# Cooking oil in BBQ sauce



## Cliff H. (May 26, 2012)

I have struggled with BBQ sauce for years. Being from Texas, I don't think I used BBQ sauce on anything but BBQ chicken and that was Kraft.

 I would like to have one that I make from scratch.  

I have tried many recipes sent from folks here as well as other places.  I have read hundreds of recipes via the net.

What is the purpose of cooking oil in a BBQ sauce ?  Oil is for frying fish or chicken fried steaks...........  Ain't it ?


----------



## bbquzz (May 26, 2012)

If you have not tried this one Cliff it is worth a shot. This one is great on any beef, can't say I've tried it on pork, but I'm betting it would work.

Guinness® BBQ Sauce
Recipe By: Patio Daddio
Yield: 1 1/4 cups

Ingredients:
1 1/2 cups Guinness® Extra Stout
½ cup chili sauce, Heinz
½ cup brown sugar
2 tablespoons red wine vinegar
1 tablespoon worcestershire sauce
1 tablespoon Pickapeppa sauce
1 tablespoon honey
1 teaspoon garlic salt

Directions:
1. Add the Guinness and garlic salt to a medium sauce pan and whisk to combine.
2. Heat the pan over medium heat, add the remaining ingredients, and whisk to combine.
3. Simmer until the sauce is reduced by half (about 15-20 minutes) and set aside to cool.
Notes:
This has a good balance of sweet and savory, but maintains the unmistakable flavor of Guinness®.


----------



## Cliff H. (May 27, 2012)

That is a good looking recipe.  Thx


----------



## Puff1 (May 27, 2012)

Depends on what kind of oil bro'. Olive oil maybe for viscosity.....never used it in a. 'Q sauce. 
Hmmm......


----------



## Bob In Fla. (May 28, 2012)

bbquzz said:
			
		

> If you have not tried this one Cliff it is worth a shot. This one is great on any beef, can't say I've tried it on pork, but I'm betting it would work.
> 
> Guinness® BBQ Sauce
> Recipe By: Patio Daddio
> ...


Oh, man, that's just a classic example of _*ALCOHOL ABUSE*_!!!

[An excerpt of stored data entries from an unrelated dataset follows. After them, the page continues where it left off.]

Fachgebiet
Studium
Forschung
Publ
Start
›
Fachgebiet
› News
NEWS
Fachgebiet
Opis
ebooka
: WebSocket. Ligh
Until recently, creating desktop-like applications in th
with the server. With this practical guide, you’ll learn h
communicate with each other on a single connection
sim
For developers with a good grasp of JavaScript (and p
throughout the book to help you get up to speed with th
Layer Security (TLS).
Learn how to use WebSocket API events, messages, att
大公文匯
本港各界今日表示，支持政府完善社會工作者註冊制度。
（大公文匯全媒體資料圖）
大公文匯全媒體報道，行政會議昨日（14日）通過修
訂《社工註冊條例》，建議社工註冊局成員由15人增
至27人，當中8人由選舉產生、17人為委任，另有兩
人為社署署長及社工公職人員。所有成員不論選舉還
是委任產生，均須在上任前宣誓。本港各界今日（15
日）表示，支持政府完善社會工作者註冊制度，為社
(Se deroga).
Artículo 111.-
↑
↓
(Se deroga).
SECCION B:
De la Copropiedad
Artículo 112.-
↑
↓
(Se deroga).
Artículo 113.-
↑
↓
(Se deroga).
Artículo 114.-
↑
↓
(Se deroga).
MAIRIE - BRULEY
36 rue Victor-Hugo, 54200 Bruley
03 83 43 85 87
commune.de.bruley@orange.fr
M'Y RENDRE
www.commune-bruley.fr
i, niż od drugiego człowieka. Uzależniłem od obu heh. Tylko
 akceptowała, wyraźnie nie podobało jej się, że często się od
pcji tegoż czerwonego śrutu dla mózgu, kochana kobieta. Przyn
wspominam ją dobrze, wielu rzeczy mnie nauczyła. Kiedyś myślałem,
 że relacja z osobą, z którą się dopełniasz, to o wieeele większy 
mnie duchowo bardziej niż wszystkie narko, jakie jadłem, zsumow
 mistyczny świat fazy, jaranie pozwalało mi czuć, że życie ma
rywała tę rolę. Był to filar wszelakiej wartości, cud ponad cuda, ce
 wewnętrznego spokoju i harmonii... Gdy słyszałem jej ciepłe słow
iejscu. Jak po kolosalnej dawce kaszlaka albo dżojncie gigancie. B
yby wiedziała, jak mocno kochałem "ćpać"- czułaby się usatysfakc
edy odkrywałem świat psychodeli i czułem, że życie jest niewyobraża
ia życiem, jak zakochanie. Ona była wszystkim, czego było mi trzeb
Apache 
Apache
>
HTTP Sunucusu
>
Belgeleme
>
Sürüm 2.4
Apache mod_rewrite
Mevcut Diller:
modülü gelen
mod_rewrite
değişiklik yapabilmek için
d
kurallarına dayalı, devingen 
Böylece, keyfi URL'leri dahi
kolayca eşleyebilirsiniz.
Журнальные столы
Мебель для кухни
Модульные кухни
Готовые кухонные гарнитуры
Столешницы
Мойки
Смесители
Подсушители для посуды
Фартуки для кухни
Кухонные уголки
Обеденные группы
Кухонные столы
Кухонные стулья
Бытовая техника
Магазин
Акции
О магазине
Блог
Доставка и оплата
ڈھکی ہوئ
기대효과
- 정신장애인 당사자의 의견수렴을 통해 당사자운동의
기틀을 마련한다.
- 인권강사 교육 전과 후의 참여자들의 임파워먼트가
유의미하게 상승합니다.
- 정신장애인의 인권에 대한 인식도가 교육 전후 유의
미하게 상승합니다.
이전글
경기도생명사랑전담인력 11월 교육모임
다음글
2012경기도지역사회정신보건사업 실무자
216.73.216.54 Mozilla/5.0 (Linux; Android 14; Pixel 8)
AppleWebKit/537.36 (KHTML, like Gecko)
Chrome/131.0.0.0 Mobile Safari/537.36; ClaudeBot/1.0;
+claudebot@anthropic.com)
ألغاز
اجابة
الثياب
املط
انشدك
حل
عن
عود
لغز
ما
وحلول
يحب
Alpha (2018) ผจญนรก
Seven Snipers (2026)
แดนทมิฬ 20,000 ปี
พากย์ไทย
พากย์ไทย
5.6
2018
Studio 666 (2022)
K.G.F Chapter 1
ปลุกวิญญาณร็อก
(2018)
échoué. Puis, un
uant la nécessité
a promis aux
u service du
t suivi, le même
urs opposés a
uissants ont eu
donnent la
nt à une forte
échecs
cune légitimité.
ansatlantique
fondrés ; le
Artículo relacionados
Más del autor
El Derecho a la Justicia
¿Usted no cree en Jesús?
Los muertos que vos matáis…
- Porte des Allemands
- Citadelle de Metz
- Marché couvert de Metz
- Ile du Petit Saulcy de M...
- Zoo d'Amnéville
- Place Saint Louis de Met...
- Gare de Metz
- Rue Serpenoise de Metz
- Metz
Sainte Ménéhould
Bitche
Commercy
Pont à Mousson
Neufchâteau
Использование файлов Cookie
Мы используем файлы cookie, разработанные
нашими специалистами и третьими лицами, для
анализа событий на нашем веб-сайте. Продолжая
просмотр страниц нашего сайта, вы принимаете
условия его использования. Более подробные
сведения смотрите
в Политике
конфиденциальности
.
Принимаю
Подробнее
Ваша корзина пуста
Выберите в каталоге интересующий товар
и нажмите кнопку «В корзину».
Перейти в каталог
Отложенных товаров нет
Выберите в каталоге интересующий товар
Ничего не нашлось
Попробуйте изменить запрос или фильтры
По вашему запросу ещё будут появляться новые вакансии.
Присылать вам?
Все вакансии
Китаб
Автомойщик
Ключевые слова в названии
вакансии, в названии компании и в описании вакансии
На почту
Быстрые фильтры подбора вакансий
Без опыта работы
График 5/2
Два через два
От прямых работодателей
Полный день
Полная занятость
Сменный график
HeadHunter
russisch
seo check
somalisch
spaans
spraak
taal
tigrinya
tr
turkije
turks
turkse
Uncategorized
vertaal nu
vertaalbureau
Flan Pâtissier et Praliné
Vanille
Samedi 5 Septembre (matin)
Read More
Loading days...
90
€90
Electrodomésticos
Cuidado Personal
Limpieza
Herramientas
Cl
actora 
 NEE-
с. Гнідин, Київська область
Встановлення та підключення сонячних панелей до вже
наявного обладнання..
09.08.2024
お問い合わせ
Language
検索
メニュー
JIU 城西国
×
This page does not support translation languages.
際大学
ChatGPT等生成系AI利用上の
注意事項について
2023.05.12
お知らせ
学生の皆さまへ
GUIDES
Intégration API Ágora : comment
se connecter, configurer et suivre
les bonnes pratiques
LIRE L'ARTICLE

I mean, people on this forum post pictures of all kinds of stuff labled as "_beer_" and then you want us to use *REAL BEER* as an ingredient in a sauce?  *Guiness* in a bbq sauce???  Call the law!

BOB


----------



## bbquzz (May 28, 2012)

Just enhancing the *REAL BEER* Bob


----------



## Max1 (May 30, 2012)

The only thing I can think of for adding oil to the sauce is maybe for "viscosity" like Puff said, or maybe for breaking down the meat some. I have used oil for this before, but it was in a marinade. Oil does help break down the meat but that would be for a long term soak, not for just applying for a BBQ Sauce. The only other instance off adding oil to a bbq sauce would be in the beginning, lets say if you were caramelizing some onions and garlic. Other than those reasons I would see no advantage to adding oil to the mix.


----------



## Cliff H. (May 30, 2012)

Thx Max

Those are my thoughts as well.  I have read some sauce recipes that call for up to a cup of oil as part of the ingredients.


----------



## bigwheel (Jun 3, 2012)

I would forget the oil bizness unless the recipe your following requires some sauteed veggies or something like that. I would pesonally use just enough to get the job done. I am not a fan of beer in finished products. Now its real good in sausage making and or cooking..the yeast makes the spices sparkle. You see some rookie pouring it in chili..you say...hmmm that person gonna come in DAL..dead ass last..lol. Invest yourself in some Texas Rib Rangers Spicy..best table sauce I ever tasted and a bunch mo betta than any of us could whup up at home I think. Now for glazing chickens and concocting a thin sauce to moisten up some pushed pork I think Headcountry Regular works best. Fair at the table but not as good as Rib Rangers. Its a great rib glaze too. Big Dave hit with it in chicken a bunch of times but I never had any success with it. If you make some make it taste like them two. I will buy some.


----------



## Cliff H. (Jun 3, 2012)

BW, I recently found a local grocery store that carries Head Country.  The regular has more heat  than my wife likes but she thinks Tex Joy is hot.  I will have to be on the lookout for the the other sauce.


----------



## Max1 (Jun 4, 2012)

LOL, you could always get her some KRAFT BBQ Sauce....... LMFAO J/P


----------



## bigwheel (Jun 4, 2012)

I think Kroger and Wally World are carrying Headcountry nowadays.  Found their rub for a while at a fancy yup grocery store but they lost the shelf space cuz I was the only one buying it apparently. Pal who runs a big feed and general store combo got a nice selection of Rib Rangers along with a bunch of others. He is peddling his own brand which is actually Rib Rangers. Some folks is just too smart huh?



			
				Cliff H. said:
			
		

> BW, I recently found a local grocery store that carries Head Country.  The regular has more heat  than my wife likes but she thinks Tex Joy is hot.  I will have to be on the lookout for the the other sauce.


----------